I was later told that a piece of a shell had entered my cheek next to my jawbone, knocking me out, then passed through my throat, missing some vital blood vessels and stopping just under the skin in the back of my neck. I don’t remember anyone coming to bandage my head and help me back to the beach. I must have been well-morphined, for I only dimly remember being lifted up to a hospital ship, where the shell fragment was removed. I was sent to the hospital on Guam, sharing a ward with several of my squad, one of whom had his legs amputated.

Only later, while I was stationed in Japan, did I learn through my Silver Star citation that my work with the tank had prevented Japanese machine guns from cross firing on us, allowing our company to advance. Sergeant Egan, who had been wounded that same day, had written me up for the citation. But there were so many men who had done much more than I had. They were never recognized because their NCOs or officers had been killed and there had been no one to report their actions. That has always bothered me.

Something else has haunted me since then.

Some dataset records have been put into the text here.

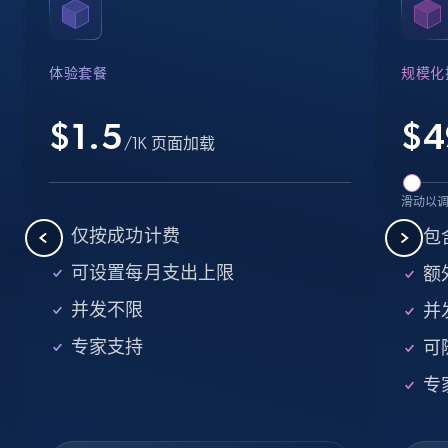
Name, URL, ID, Cb rank, Region, About,
Industries, Operating status, and more.
体验套餐
规模化
15.6K+
1.6K+
注册使用
$1.5
$
4
/1K 页面加载
Crunchbase companies information -
滑动以
Searching data by keyword
仅按成功计费
包
Name, URL, ID, Cb rank, Region, About,
可设置每月支出上限
额外
Industries, Operating status, and more.
并发不限
并
15.6K+
1.6K+
注册使用
专家支持
可
专
Linkedin job listings information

When I was in the hospital, I had written to Stan’s family, expressing my sympathy on his death and letting them know I admired him tremendously. I didn’t know what else to say then, at my young age. Later Stan’s family wrote me back, requesting more details about their son’s death. I never wrote back: I wasn’t able to find the right words.

When I was released from the hospital, I returned to my outfit for occupation duty in Japan and was finally discharged in January 1946. I was glad to be home again with my family and fiancée Marty, to greet returning friends and to begin building a new life. I attended college and seminary and became a minister, first in Alaska and later in Washington, where I still live.

I’m 83 now and “well-retired,” as I like to say. But I have another bit of unfinished business, and it has to do with that photo. I had seen it several times over the years, but never with any names attached. The man at my side is not someone I recognized; I assumed he was a Navy corpsman. Then a friend spotted the photo in a montage that ran during the closing credits of Clint Eastwood’s recent film, Flags of Our Fathers, and went to look for more information on the movie Website. This time the photo appeared with the words “Arthur Reynolds helping Bert Rutan” beneath it. I assume that someone who’d seen the photo recognized us and supplied the names. So for the first time, I learned the name of the man at my side. I now hope to find Arthur Reynolds, or his family, to thank him.